The Company is submitting this Waiver Request pursuant to Instruction 2 to Item 8.A.4 of Form 20-F, which provides that the Commission will waive the 12-Month Requirement “in cases where the company is able to represent adequately to us that it is not required to comply with this requirement in any other jurisdiction outside the United States and that complying with this requirement is impracticable or involves undue hardship.” In addition, in International Reporting and Disclosure Issues in the Division of Corporation Finance, dated November 1, 2004 (available on the Commission’s website at http://www.sec.gov/divisions/corpfin/internatl/cfirdissues1104.htm), at Section III. B. c), staff of the Commission notes that: “the instruction indicates that the staff will waive the 12-month requirement where it is not applicable in the registrant’s other filing jurisdictions and is impracticable or involves undue hardship. As a result, we expect that the vast majority of IPOs will be subject only to the 15-month rule.
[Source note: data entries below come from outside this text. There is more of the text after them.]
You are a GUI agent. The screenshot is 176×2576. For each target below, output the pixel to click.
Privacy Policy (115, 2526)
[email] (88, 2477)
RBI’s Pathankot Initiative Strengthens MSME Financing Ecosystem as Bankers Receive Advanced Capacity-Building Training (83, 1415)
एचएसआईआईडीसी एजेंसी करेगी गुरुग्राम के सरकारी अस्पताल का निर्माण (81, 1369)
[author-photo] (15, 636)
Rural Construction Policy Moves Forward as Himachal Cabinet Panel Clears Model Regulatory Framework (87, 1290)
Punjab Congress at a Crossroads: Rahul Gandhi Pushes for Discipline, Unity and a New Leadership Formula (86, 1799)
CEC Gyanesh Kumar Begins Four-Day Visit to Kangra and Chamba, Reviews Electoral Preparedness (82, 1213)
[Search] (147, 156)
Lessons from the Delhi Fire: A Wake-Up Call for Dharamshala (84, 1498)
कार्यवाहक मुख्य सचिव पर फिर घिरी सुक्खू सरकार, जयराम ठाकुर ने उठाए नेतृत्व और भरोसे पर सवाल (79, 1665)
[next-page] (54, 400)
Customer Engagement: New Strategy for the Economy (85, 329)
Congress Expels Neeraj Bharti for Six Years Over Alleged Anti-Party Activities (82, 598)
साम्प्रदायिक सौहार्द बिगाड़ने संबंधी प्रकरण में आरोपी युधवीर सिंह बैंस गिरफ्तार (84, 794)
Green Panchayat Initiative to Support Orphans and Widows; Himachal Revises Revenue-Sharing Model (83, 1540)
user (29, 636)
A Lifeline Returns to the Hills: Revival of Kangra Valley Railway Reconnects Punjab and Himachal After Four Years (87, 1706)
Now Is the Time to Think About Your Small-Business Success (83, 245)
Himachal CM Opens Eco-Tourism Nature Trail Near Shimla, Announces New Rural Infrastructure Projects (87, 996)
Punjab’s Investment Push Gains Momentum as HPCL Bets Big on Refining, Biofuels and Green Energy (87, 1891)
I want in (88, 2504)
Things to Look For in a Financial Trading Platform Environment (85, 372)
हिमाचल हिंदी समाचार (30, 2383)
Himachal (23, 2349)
The only times that we anticipate audited financial statements will be filed under the 12-month rule are when the registrant must comply with the rule in another jurisdiction, or when those audited financial statements are otherwise readily available.”

 

 

 

 

In connection with the Waiver Request, the Company represents to the Commission that:

 

1.The Company is not currently a public reporting company in any jurisdiction.

 

2.The Company is not required by any jurisdiction outside the United States to prepare consolidated financial statements audited under any generally accepted auditing standards for any interim period.

 

3.Full compliance with Item 8.A.4 of Form 20-F at present is impracticable and involves undue hardship for the Company.

 

4.The Company does not anticipate that its audited financial statements for the year ended June 30, 2019 will be available until October 2019.

 

5.In no event will the Company seek effectiveness of its registration statement on Form F-1 if its audited financial statements are older than 15 months at the time of the Company’s initial public offering.

 

The Company is submitting this letter as an exhibit to the Draft Registration Statement pursuant to Instruction 2 to Item 8.A.4 of Form 20-F.

 

  Sincerely,
   
  E-Home Household Service Holdings Ltd.